In lazy evaluation, a single element of the source collection is processed during each call to the iterator. This is the typical way in which iterators are implemented.
In eager evaluation, the first call to the iterator will result in the entire collection being processed. A temporary copy of the source collection might also be required. For example, the OrderBy method has to sort the entire collection before it returns the first element.
Now, I take slight issue with the definition of lazy evaluation here as it specifies that a single element of the source collection is processed on each call. That’s fine for Cast, OfType, Select and a few other operators – but it would preclude Where, which might have to pull several source elements before it finds one which matches the specified filter. I still think of Where as being lazy.
My definition of lazy
Thinking about this more, I believe the following definition of laziness is helpful:
(This space left intentionally blank.)
I don’t believe lazy is a useful term, basically. It’s like "strong typing" – you get some sort of woolly feeling about how something will behave if it’s lazy, but chances are you’ll need something more precise anyway.

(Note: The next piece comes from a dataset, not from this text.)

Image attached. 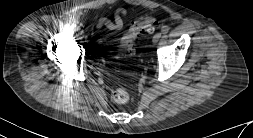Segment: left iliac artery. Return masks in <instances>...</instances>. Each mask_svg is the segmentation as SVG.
I'll return each instance as SVG.
<instances>
[{"instance_id":"obj_1","label":"left iliac artery","mask_w":253,"mask_h":138,"mask_svg":"<svg viewBox=\"0 0 253 138\" xmlns=\"http://www.w3.org/2000/svg\"><path fill=\"white\" fill-rule=\"evenodd\" d=\"M168 27L167 26H163L162 28H161V32H162V34H166L167 32H168Z\"/></svg>"}]
</instances>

For the purposes of LINQ to Objects-style operators which return IEnumerable<T> or any interface derived from it (including IOrderedEnumerable<T>), I propose the following definitions:
An operation uses deferred execution if no elements are fetched from the source sequence until the first element is fetched from the result sequence. This applies to basically all LINQ to Objects operators which return a sequence interface. (It doesn’t apply to ToArray or ToList of course.)
An operation is streaming if it only fetches elements from the source sequence as it requires them, and does not store those elements internally unless otherwise specified.
An operation is buffering if it drains the source sequence (i.e. fetches all the elements) when the first element of the result sequence is fetched, and stores the items internally.
I’m not even entirely comfortable with this: you could claim that Reverse is "streaming but with internal storage" – but that’s against the spirit of the definitions. Why did I mention the internal storage at all? Well, consider Distinct… that streams data in that it will the result sequence will return the first element immediately after reading the first element from the source sequence, and so on – but it has to remember all the elements it’s already returned, for obvious reasons.
Some operations are buffering in one input and streaming in another – for example, Join will read all of the "inner" sequence as soon as it’s asked for its first element, but streams the "outer" sequence.
Why does this matter?
Is this just another example of my pedantry and desire for precision? Not really. Consider my old favourite example of LINQ: processing huge log files. Suppose each log entry contains a user ID, and we’ve got a handy log reader which will iterate over all the log files, yielding one log entry at a time.
- Using entries.Reverse() would be disastrous if we ever actually used the result. We really, really don’t want to load everything into memory.
- Using entries.Select(x => x.UserId) would be fine, so long as we used the result without buffering it ourselves.
- Using entries.Select(x => x.UserId).Distinct() might be fine – it would depend on how many users we have. If you’re processing some company-internal application logs, that’s probably okay even if you’ve generated a huge number of log entries. If you’re processing FaceBook logs, you could have more of a problem.
Basically, you need to know what an operation will do with its input before you can decide whether or not it’s usable for a particular situation.
The best answer for this (IMO) is to document any such methods meticulously. Yes, you then lose the flexibility of changing the behaviour at a later date – but at least you’ve then provided something that can be used with confidence.
Note that Reactive Extensions has a similar problem, but in a slightly different form – in that case, the distinction between "hot" and "cold" observables can make a big difference, along with scheduling etc. Again, documentation is the key in my view.